Вера Рещикова: «После того, как мы сошли с парохода, мой отец очень бодро распорядился насчёт перевозки вещей на вокзал. Наняли три фуры, запряжённые битюгами, и навалили на них весь наш багаж. На одну из них залез мой брат Александр, которому тогда было пятнадцать лет, и его ровесник, сын М. М. Новикова. Их посадили наверх, чтобы они присматривали за вещами… И фура за фурой поехали по направлению к вокзалу, откуда мы должны были отправиться в Берлин, а за фурами, не по тротуару, а прямо по мостовой, взявши под руки своих жён, шли профессора. Это было целое шествие по Штеттину, напоминавшее чем-то похоронную процессию. А мальчики на фурах умирали от хохота: они увидели, что в Штеттине дворники в белых панталонах швабрами мыли дно реки. После всего пережитого за пять лет в Москве, это действо показалось им невообразимой глупостью. Немцы на нас смотрели как на сумасшедших.
Пока мы ехали по морю и кругом была вода, не было чувства острой разлуки, но когда мы ступили на немецкую землю, стало очевидно: чужбина».

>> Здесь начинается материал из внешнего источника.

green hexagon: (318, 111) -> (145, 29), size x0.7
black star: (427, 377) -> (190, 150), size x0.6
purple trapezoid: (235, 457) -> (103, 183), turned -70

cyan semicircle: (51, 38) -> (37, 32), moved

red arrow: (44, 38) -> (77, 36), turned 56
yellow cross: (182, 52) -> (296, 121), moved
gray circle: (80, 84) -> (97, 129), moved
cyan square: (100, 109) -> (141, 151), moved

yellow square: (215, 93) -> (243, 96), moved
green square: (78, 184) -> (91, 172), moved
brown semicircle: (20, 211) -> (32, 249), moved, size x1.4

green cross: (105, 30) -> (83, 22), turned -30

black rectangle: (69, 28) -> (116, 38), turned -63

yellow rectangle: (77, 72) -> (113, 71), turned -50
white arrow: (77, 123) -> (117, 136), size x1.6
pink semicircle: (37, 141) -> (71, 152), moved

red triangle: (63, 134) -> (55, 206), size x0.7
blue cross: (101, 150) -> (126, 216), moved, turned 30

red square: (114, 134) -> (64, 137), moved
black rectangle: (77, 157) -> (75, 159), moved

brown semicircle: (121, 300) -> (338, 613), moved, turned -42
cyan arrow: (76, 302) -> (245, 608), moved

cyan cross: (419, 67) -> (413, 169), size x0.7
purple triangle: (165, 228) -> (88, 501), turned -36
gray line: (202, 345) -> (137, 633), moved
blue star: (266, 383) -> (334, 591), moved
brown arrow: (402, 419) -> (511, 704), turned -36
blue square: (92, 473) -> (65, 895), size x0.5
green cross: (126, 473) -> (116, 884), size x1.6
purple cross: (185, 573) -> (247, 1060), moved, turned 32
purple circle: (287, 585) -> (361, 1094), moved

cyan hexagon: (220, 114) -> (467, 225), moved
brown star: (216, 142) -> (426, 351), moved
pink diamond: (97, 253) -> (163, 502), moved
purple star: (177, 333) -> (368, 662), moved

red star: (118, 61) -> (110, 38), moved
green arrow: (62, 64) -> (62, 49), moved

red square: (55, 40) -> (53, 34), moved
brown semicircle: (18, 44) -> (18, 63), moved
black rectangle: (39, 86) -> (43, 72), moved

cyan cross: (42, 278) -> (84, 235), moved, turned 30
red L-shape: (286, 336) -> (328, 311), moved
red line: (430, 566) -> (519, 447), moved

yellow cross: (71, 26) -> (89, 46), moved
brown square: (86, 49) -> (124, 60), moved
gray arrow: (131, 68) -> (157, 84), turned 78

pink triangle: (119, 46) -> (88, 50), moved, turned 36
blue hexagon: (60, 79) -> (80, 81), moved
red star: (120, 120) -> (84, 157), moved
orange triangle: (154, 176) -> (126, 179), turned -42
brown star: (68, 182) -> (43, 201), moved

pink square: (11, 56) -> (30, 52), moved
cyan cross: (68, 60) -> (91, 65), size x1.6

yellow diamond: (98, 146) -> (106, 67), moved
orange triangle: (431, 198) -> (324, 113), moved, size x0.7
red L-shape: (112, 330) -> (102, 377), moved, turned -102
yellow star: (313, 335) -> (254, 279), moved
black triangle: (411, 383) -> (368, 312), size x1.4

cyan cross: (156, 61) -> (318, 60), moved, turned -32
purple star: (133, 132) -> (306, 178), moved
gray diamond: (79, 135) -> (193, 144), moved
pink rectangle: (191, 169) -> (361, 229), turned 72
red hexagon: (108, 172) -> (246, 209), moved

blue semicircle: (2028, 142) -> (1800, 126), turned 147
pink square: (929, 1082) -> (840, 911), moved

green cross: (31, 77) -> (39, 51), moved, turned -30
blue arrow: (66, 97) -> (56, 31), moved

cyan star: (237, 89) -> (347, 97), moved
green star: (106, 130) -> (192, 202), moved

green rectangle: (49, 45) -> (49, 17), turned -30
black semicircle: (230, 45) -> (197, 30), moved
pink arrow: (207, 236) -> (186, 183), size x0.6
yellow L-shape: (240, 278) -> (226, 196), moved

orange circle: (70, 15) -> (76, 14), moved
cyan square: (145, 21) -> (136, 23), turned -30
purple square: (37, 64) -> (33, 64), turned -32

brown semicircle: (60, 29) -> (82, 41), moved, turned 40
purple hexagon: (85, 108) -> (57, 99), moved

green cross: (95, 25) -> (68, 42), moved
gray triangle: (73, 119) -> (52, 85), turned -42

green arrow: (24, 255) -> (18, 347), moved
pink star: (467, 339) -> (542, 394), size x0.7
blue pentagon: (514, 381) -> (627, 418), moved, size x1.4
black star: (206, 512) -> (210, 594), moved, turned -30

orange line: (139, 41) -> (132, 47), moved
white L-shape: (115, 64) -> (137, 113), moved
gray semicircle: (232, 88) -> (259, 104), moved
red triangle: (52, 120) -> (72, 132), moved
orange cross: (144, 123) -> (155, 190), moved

Николай Бердяев, русский философ, представитель русского экзистенциализмa и персонализма: «Я не испытывал подавленности от изгнания, но у меня всё время была тоска по России. Германия в то время была очень несчастной. Берлин был наполнен инвалидами войны. Марка катастрофически падала. Немцы говорили: «Deutschland ist verloren». Мне пришлось в моей жизни видеть крушение целых миров и нарождение новых миров. Я видел необычайные трансформации людей, первые делались последними, последние делались первыми. Первое тяжёлое впечатление у меня было связано со столкновениями с эмиграцией. Большая часть эмиграции встретила группу высланных подозрительно и недоброжелательно. Были даже такие, которые позволяли себе говорить, что это не высланные, а подосланные для разложения эмиграции. Вскоре после моего приезда в Берлин произошла встреча некоторых высланных с некоторыми представителями эмиграции, принадлежавшими к так называемому белому движению. Во главе этой группы белой эмиграции стоял П. Струве, с которым меня связывали старые отношения. Со Струве я разошёлся радикально, и, в конце концов, мы перестали встречаться и прекратили всякое общение. Мы встретились мирно уже почти перед его смертью. Встреча у меня на квартире с белой эмиграцией кончилась разгромом. Я очень рассердился и даже кричал, что было не очень любезно со стороны хозяина квартиры. Я относился совершенно отрицательно к свержению большевизма путём интервенции. В белое движение я не верил и не имел к нему симпатии. Это движение представлялось мне безвозвратно ушедшим в прошлое, лишённым всякого значения и даже вредным. Я уповал лишь на внутреннее преодоление большевизма. Русский народ сам освободит себя. Я был убеждён, что мы вступаем в совершенно новую историческую эпоху».